Chinese Court Rules Firing Workers for AI Replacement Is Unlawful

Hangzhou court establishes landmark precedent: companies cannot use AI adoption as blanket justification for workforce reductions
Author

AI News Digest

Published

2026-05-02 10:15

In a landmark ruling that could reshape the relationship between artificial intelligence and labor rights, China’s Hangzhou Intermediate People’s Court has ruled that companies cannot simply fire employees and replace them with AI systems. The decision, issued just before International Workers’ Day (May 1), establishes a significant legal precedent for the age of automation.

The Case That Started It All

The case centered on a tech worker identified only by his surname Zhou, who was employed at a technology company in Hangzhou, Zhejiang Province as a quality assurance supervisor. Zhou worked primarily with large language models, verifying the accuracy of AI-generated outputs for users and filtering inappropriate content.

In 2022, Zhou earned an annual salary of 300,000 yuan (approximately $43,900). When the company began implementing AI systems to automate parts of his job responsibilities, it attempted to reassign him to a lower-level position with a 40% pay cut. When Zhou refused the demotion, the company terminated his contract, citing the “disruptive impact of AI” and reduced staffing needs.

Zhou challenged the termination through labor arbitration, winning his case. The company then escalated the matter through the court system, ultimately losing its appeal.

The Court’s Key Reasoning

The Hangzhou Intermediate People’s Court provided several critical justifications for its ruling:

  1. No valid grounds for termination: The court determined that AI adoption does not fall under “negative circumstances such as business downsizing or operational difficulties” that would legally justify workforce reductions.

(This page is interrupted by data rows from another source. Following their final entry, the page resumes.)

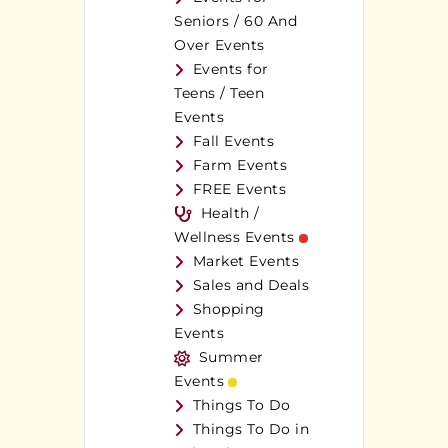
Seniors / 60 And
Over Events
Events for
Teens / Teen
Events
Fall Events
Farm Events
FREE Events
Health /
Wellness Events
Market Events
Sales and Deals
Shopping
Events
Summer
Events
Things To Do
Things To Do in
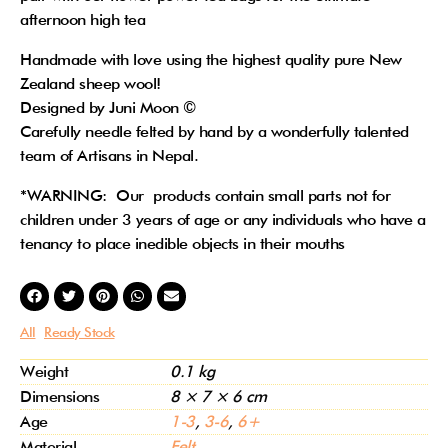
afternoon high tea
Handmade with love using the highest quality pure New
Zealand sheep wool!
Designed by Juni Moon ©
Carefully needle felted by hand by a wonderfully talented
team of Artisans in Nepal.
*WARNING: Our products contain small parts not for
children under 3 years of age or any individuals who have a
tenancy to place inedible objects in their mouths
All
Ready Stock
Weight
0.1 kg
Dimensions
8 × 7 × 6 cm
Age
1-3
,
3-6
,
6+
Material
Felt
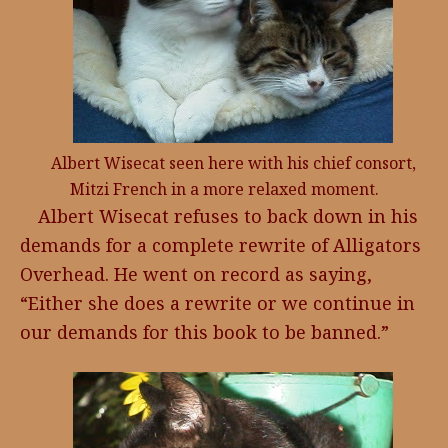
Albert Wisecat seen here with his chief consort,
Mitzi French in a more relaxed moment.
Albert Wisecat refuses to back down in his
demands for a complete rewrite of Alligators
Overhead. He went on record as saying,
“Either she does a rewrite or we continue in
our demands for this book to be banned.”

  2. Not “impossible to continue employment”: The company failed to prove that Zhou’s role had become impossible to perform—a key requirement under China’s Labour Contract Law for valid termination.

  3. Unreasonable alternative position: The court ruled that offering a role with a 40% salary reduction did not constitute reasonable redeployment.

“The termination grounds cited by the company did not fall under negative circumstances such as business downsizing or operational difficulties, nor did they meet the legal condition that made it ‘impossible to continue the employment contract,’” the court stated.

A Growing Pattern of AI Labor Disputes

This ruling is not an isolated incident. Last year, a Beijing data mapping worker whose role was automated by AI also won his case through arbitration. The Beijing Municipal Bureau of Human Resources and Social Security included that case in its set of typical arbitration rulings for 2025, published in December.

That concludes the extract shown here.